Devo confidare, alla fine di questo breve excursus sull'enciclica di Pio XII - ma lo stesso potrei dire per l'Ad catholici sacerdotii di Pio XI - che rimango sempre sorpreso della sua modernità e attualità. Pur permanendo la preminente focalizzazione sull'aspetto sacrale del celibato e sul legame tra esercizio del culto e verginità per il Regno dei cieli, il magistero di questi due Pontefici presenta un celibato cristologicamente fondato, sia nella direttrice della configurazione ontologica a Cristo sacerdote-vergine, sia in quella della imitatio Christi.

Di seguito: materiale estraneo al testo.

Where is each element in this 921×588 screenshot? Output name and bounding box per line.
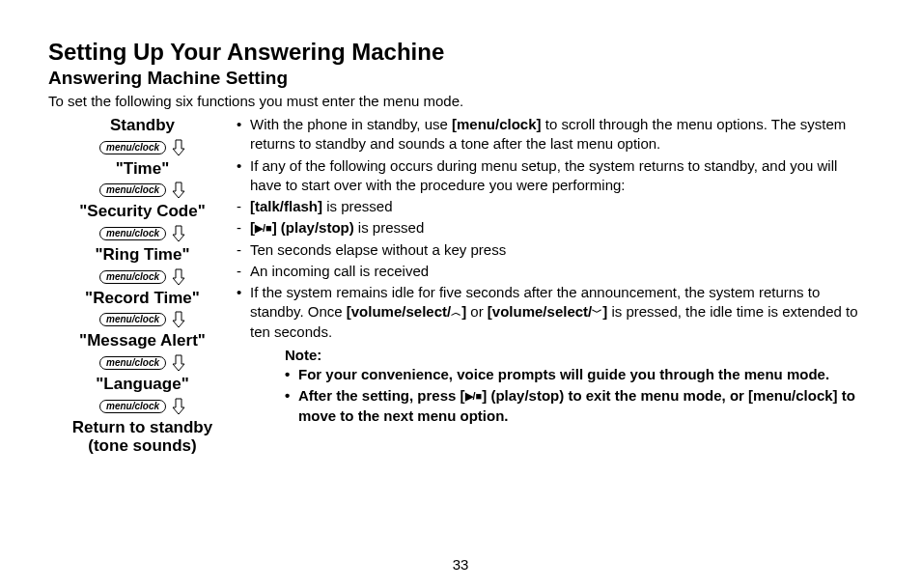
- instruction-text: With the phone in standby, use [menu/clo…: [237, 115, 873, 428]
- flow-final-line2: (tone sounds): [88, 436, 196, 455]
- text: With the phone in standby, use: [250, 116, 452, 132]
- menu-clock-button-icon: menu/clock: [99, 227, 166, 240]
- flow-arrow-row: menu/clock: [48, 180, 237, 201]
- down-arrow-icon: [172, 398, 185, 415]
- down-arrow-icon: [172, 311, 185, 328]
- note-item: After the setting, press [▶/■] (play/sto…: [285, 386, 873, 426]
- flow-arrow-row: menu/clock: [48, 223, 237, 244]
- down-arrow-icon: [172, 354, 185, 372]
- content-columns: Standby menu/clock "Time" menu/clock "Se…: [48, 115, 873, 457]
- key-label: [▶/■] (play/stop): [250, 219, 354, 236]
- menu-flow-diagram: Standby menu/clock "Time" menu/clock "Se…: [48, 115, 237, 457]
- down-arrow-icon: [172, 139, 185, 156]
- flow-step: "Ring Time": [48, 246, 237, 265]
- text: After the setting, press [: [298, 387, 465, 404]
- bullet-item: If any of the following occurs during me…: [237, 156, 873, 196]
- manual-page: Setting Up Your Answering Machine Answer…: [0, 0, 921, 588]
- flow-step: Standby: [48, 117, 237, 135]
- flow-arrow-row: menu/clock: [48, 396, 237, 417]
- note-item: For your convenience, voice prompts will…: [285, 365, 873, 384]
- page-number: 33: [0, 556, 921, 573]
- flow-final: Return to standby (tone sounds): [48, 419, 237, 455]
- down-chevron-icon: ﹀: [592, 306, 602, 318]
- play-stop-icon: ▶/■: [465, 390, 483, 402]
- down-arrow-icon: [172, 225, 185, 242]
- note-title: Note:: [285, 346, 873, 365]
- dash-item: Ten seconds elapse without a key press: [237, 240, 873, 260]
- menu-clock-button-icon: menu/clock: [99, 356, 166, 370]
- flow-arrow-row: menu/clock: [48, 352, 237, 374]
- dash-item: [▶/■] (play/stop) is pressed: [237, 218, 873, 238]
- flow-final-line1: Return to standby: [72, 418, 212, 436]
- menu-clock-button-icon: menu/clock: [99, 183, 166, 197]
- key-label: [volume/select/︿]: [347, 303, 466, 320]
- menu-clock-button-icon: menu/clock: [99, 400, 166, 413]
- flow-arrow-row: menu/clock: [48, 137, 237, 158]
- text: or: [466, 303, 488, 320]
- up-chevron-icon: ︿: [451, 306, 461, 318]
- page-title: Setting Up Your Answering Machine: [48, 39, 873, 66]
- dash-item: [talk/flash] is pressed: [237, 197, 873, 216]
- flow-step: "Message Alert": [48, 332, 237, 350]
- menu-clock-button-icon: menu/clock: [99, 270, 166, 284]
- note-block: Note: For your convenience, voice prompt…: [285, 346, 873, 426]
- bullet-item: If the system remains idle for five seco…: [237, 283, 873, 342]
- flow-step: "Language": [48, 376, 237, 394]
- text: is pressed: [322, 198, 393, 214]
- text: is pressed: [354, 219, 425, 236]
- bullet-item: With the phone in standby, use [menu/clo…: [237, 115, 873, 154]
- down-arrow-icon: [172, 182, 185, 199]
- flow-step: "Time": [48, 160, 237, 179]
- section-subtitle: Answering Machine Setting: [48, 68, 873, 89]
- flow-step: "Record Time": [48, 290, 237, 308]
- flow-step: "Security Code": [48, 203, 237, 221]
- menu-clock-button-icon: menu/clock: [99, 313, 166, 326]
- play-stop-icon: ▶/■: [255, 222, 272, 234]
- key-label: [talk/flash]: [250, 198, 322, 214]
- flow-arrow-row: menu/clock: [48, 266, 237, 288]
- dash-item: An incoming call is received: [237, 262, 873, 281]
- flow-arrow-row: menu/clock: [48, 309, 237, 330]
- menu-clock-button-icon: menu/clock: [99, 141, 166, 154]
- intro-text: To set the following six functions you m…: [48, 93, 873, 109]
- key-label: [volume/select/﹀]: [488, 303, 607, 320]
- key-label: [menu/clock]: [452, 116, 542, 132]
- down-arrow-icon: [172, 268, 185, 286]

Se appare in parte giustificata la lettura che vede nel magistero papale sul celibato, anteriore al concilio ecumenico Vaticano II, un'insistenza sulle argomentazioni sacrali-rituali, e, in quello successivo al Concilio, un'apertura a ragioni più cristologico-pastorali, nondimeno è doveroso riconoscere - e questo è fondamentale per la corretta
ermeneutica della continuità, ovvero per
l'ermeneutica "cattolica" - che sia
Pio XI, sia
Pio XII sottolineano ampiamente le ragioni di carattere teologico. Il celibato risulta, dai menzionati pronunciamenti, non solo particolarmente opportuno e appropriato alla condizione sacerdotale, ma intimamente connesso con l'essenza stessa del sacerdozio, compresa come partecipazione alla vita di Cristo, alla Sua identità e, perciò, alla Sua missione. Non è certo un caso che quelle Chiese di rito orientale che ordinano anche viri probati, non ammettono assolutamente all'ordinazione episcopale presbiteri uxorati!